According to many doctors I spoke with, there is also a severe lack of training for mental health professionals—not only on how to deal with suicidal patients, but how to process a patient’s death. Paul Quinett, a professor in the department of psychiatry and behavioral science at the University of Washington School of Medicine, is heavily involved in teaching clinicians how to do both.
“I think most of us believe that when we hire a licensed mental-health professional, that they’ve had training in how to assess and manage suicidal patients, when in fact, the majority do not,” he says.
I mention a survey where a group of doctors and nurses were asked if they think it’s possible to prevent someone from committing suicide. More than half answered that they didn’t think it was.
A survey asked group of doctors and nurses if they think it’s possible to prevent someone from committing suicide. More than half said no.
“Well, I don’t believe that,” he says firmly. “I believe that’s a convenient myth … but so many clinicians are not well-prepared for that outcome. There are lots of clinicians who lose patients to suicide in the course of their career … in a way it’s almost an occupational hazard. That’s why people need the very best training they can get, to learn how to work effectively with people considering ending their own lives.”
For clinicians who have lost someone, it can be incredibly hard to continue doing their jobs. Molly, a licensed graduate social worker, was working with a man at an inpatient facility for about a year and a half. Thirteen months ago, she found him hanging in his room.

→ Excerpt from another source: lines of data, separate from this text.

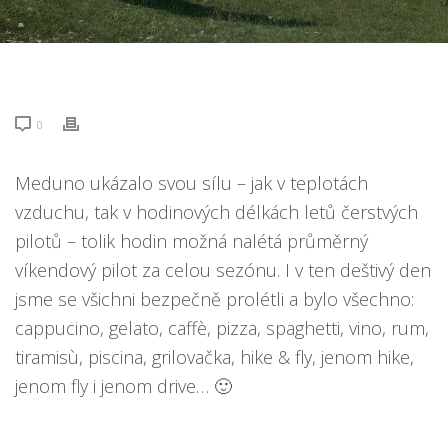
0
Meduno ukázalo svou sílu – jak v teplotách
vzduchu, tak v hodinových délkách letů čerstvých
pilotů – tolik hodin možná nalétá průměrný
víkendový pilot za celou sezónu. I v ten deštivý den
jsme se všichni bezpečně prolétli a bylo všechno:
cappucino, gelato, caffè, pizza, spaghetti, vino, rum,
tiramisù, piscina, grilovačka, hike & fly, jenom hike,
jenom fly i jenom drive… 🙂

“I was devastated,” she says. “I actually debated, pretty extensively, leaving the field because I just was like, ‘I can’t do this. I can’t set myself up for this to happen again.’ I’m still working, but it took me a really long time to come back to it.”
“Would you ever treat another suicidal patient?” I ask her.
“I don’t really plan to, to be honest,” she says. “That would be very, very hard for me. Maybe down the road, that’ll be different. I think the trauma of finding him is a big piece of that. I think had I not had that extra layer, I could picture myself being able to eventually, but I need to get past it first.”
I can’t help but think of my friend and how lost and alone she is right now. I imagine the reality she’s lived for four months—medication, doctors, the cold clean halls of the hospital. Head-banging, cutting herself, restraints, more pills. It’s a world I danced on the edge of for years, and I managed to leave it behind for a life where I laugh more than cry, and hurt without despairing. I want that for her so much, but how will she ever reach that point when no doctor will take her on?
“I get why they don’t want to work with me,” she says during another one of our conversations. “I’m more complicated. I’m just a difficult patient. I’ve been told that.”
“No one is saying they don’t think I can get better,” she says flatly, almost without emotion. “They just don’t want to be the ones to help me get better.”